As for Anslinger, the FBN, and the federal Marihuana Tax Act, Bonnie and Whitebread treaded a middle ground. They noted that recent studies in the 1960s and early 1970s had focused on the crusading zeal of Anslinger and the FBN, its bureaucratic exigencies and the need to expand,  moral crusades, and the possibility that Anslinger actually believed his own propaganda about the links between marijuana, crime, and insanity. “While each of these factors may have played some role,” they argued, “it is clear that the bureau did not single-handedly conjure up the idea of banning marihuana,” and therefore “the bureau cannot alone be credited with the pressure to outlaw the drug.” Nevertheless, they noted, “The bureau did… play a pivotal part.” When confronted with public apathy, administrative resistance, and professional opposition in the mid-1930s, Bonnie and Whitebread argued that Anslinger and the Bureau shifted strategies, moving away from advocating for a uniform state law and toward federal legislation. “The ‘marihuana menace’ was an ideal concept for such a campaign,” they argued, and as part of this effort, “the FBN supported all efforts, fact or fiction, to arouse public interest in the threat posed by marihuana and its users.”

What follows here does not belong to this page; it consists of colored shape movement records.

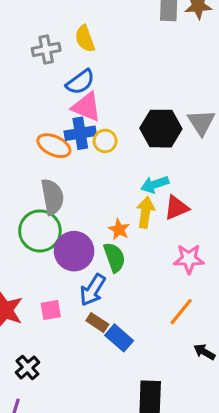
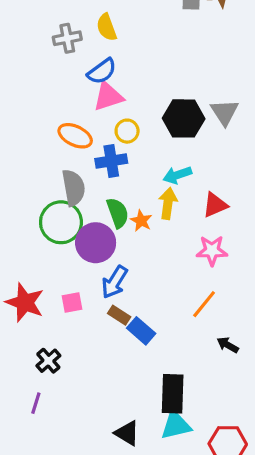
pink triangle: (86, 107) -> (108, 96), turned -40
blue cross: (80, 133) -> (111, 161), moved
red triangle: (176, 208) -> (215, 205), moved
green semicircle: (114, 257) -> (118, 213), moved

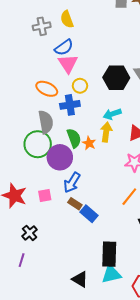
pink triangle: (108, 96) -> (68, 64), turned -45

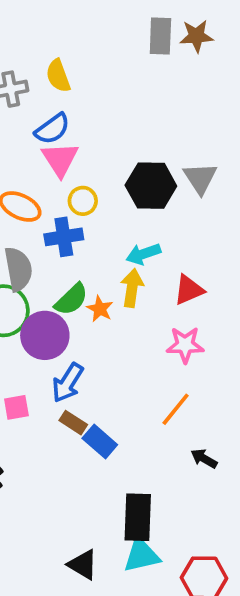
green semicircle: (74, 138) -> (71, 299), turned 66

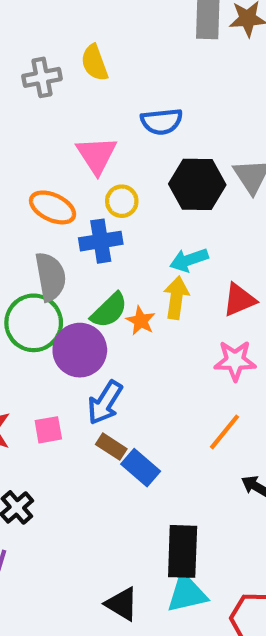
blue semicircle: (52, 129) -> (162, 121), moved, turned 30

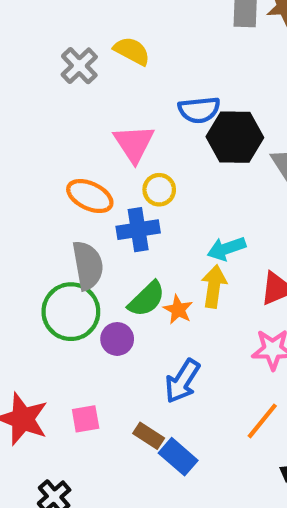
yellow semicircle: (94, 63) -> (132, 51), turned 138
gray cross: (42, 77) -> (79, 66), turned -33
black hexagon: (197, 184) -> (235, 137), moved
purple circle: (80, 350) -> (117, 339), size x0.6
blue arrow: (105, 403) -> (182, 381), moved

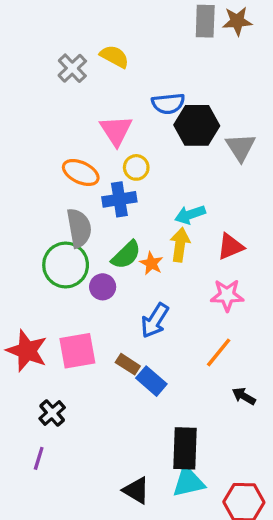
pink square: (86, 419) -> (77, 351), size x1.6

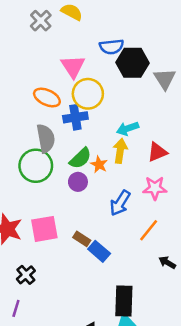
yellow circle: (136, 167) -> (88, 94), size x1.6
purple circle: (103, 287) -> (78, 182), moved
blue arrow: (155, 320) -> (120, 203), moved

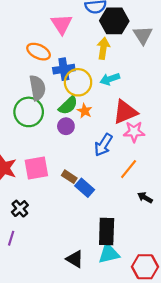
yellow circle: (88, 94) -> (78, 82), moved
yellow arrow: (120, 151) -> (103, 48), moved
red triangle: (157, 152) -> (125, 112), moved, size x1.4

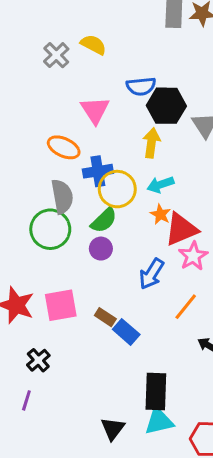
orange star: (85, 111) -> (160, 214), moved
pink star: (134, 132) -> (193, 256), turned -30
black triangle: (75, 259) -> (113, 429), turned 36

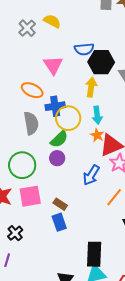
cyan arrow: (160, 185) -> (97, 115), turned -78
green circle: (50, 229) -> (22, 165), moved
blue rectangle: (126, 332) -> (59, 222), moved, turned 30

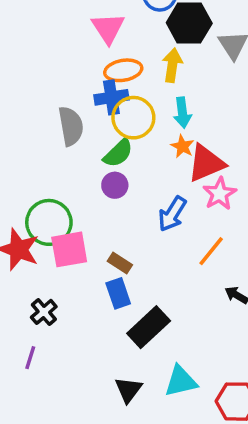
orange ellipse: (32, 90) -> (123, 70), moved, turned -35
green circle: (22, 165) -> (49, 222), moved
black rectangle: (94, 254) -> (149, 327), moved, turned 45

One can easily see how this scholarship was, and continues to be, highly influential in the debate on marijuana criminalization. Narratives of racism, propaganda, and conspiracy from the 1910s and 1930s – especially with such clear contemporary evidence on the racist nature of the War on Drugs – make a powerful case for the folly of continued marijuana prohibition, especially one that appears ill-conceived from the beginning. Yet, as I hoped to show in part one of this series, there is a great deal more to the history of cannabis regulation in the United States than the propaganda and racism regularly attributed to Harry Anslinger and the FBN in the 1930s. Indeed, Isaac Campos has recently argued that the fundamental components of the “reefer madness” campaign were actually notions well rooted in Mexico during the nineteenth century. Moreover, the original research on Anslinger and the FBN produced in the 1960s and 1970s was also the product of a historically specific moment of marijuana liberalization; one that was turned back during the early 1980s in-part by a nationwide parent movement that pushed congress to enact a new series of mandatory minimum sentences under the Anti-Drug Abuse Act of 1986, including marijuana. Again, the argument here is not that those internet sites or editorials pointing to Anslinger and xenophobia are wrong, but to suggest that they are considering only one part of a much longer and more complex history. In our own moment of liberalizing sentiment on marijuana, we could do far worse than to call for a more inclusive history alongside more open and rigorous science. There is no doubt much to learn from both.